Tüm bu nedenlerle evlilik olgunluk ölçekleri geliştirildi. Bu ölçekler evlilik olgunluğu konusunda bir fikir üretebiliyor, orada ölçeklerin psikolojik (duygusal) boyut, ekonomik boyut, sosyal (toplumsal) boyut, cinsel (biyolojik) boyut gibi alt boyutları var. Bu alandaki denklik çok önemli. Çiftlerin bu boyutlarda denk olmaları halinde evlilik olgunluğu ortaya çıkıyor.
İlk 5 yılda boşanma oranları yüksek…
Evlilik kurumu, ehliyet almak ve araba kullanmaktan daha önemsiz değil. Araba kullanmak için bir ehliyet gerekiyor, evlilik için de aynı şey geçerli olmalıdır. Evlilik olgunluğuna sahip olmayan rastgele evlilikler büyük ölçüde yürümüyor. Dünyada özellikle gelişmiş ülkelerde ilk 5 yılda boşanma oranı %50’nin üzerinde, Türkiye’de ise bu oran %39.

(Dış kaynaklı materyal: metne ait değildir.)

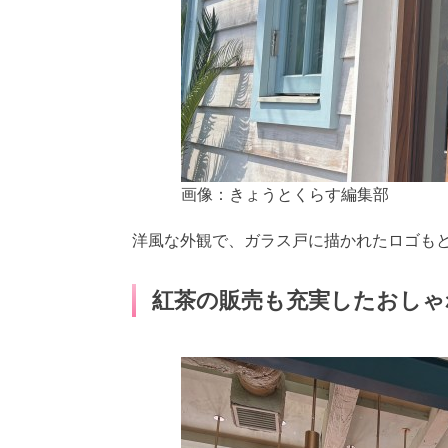
画像：きょうとくらす編集部
洋風な外観で、ガラス戸に描かれたロゴも
紅茶の販売も充実したおしゃ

Evlilikte bağlılık güven alanı oluşturuyor
Evlilik olgunluğu olan kişiler sorunları aşabiliyor. Evlilikte üç dönem vardır. Birinci dönem; romantizm dönemidir. Bu dönem, tarafların birbirlerinin kusurlarını görmedikleri, balayı gibi bir dönemdir. Romantizm dönemi genellikle birkaç aydan iki seneye kadar sürüyor. Ondan sonra hayatın gerçekleri karşısına çıkınca güç çatışmaları ve kişilik çatışmaları başlıyor. Bu dönemde taraflar yaş aldıysa ya da akıllıca çözüm üretirlerse olgunluk dönemine yani bağlılık dönemine geçiyor. Evlilikte bağlılık oluşuyor. O zaman evlilik güven alanı haline geliyor. Evlilik bir sığınak haline geliyor.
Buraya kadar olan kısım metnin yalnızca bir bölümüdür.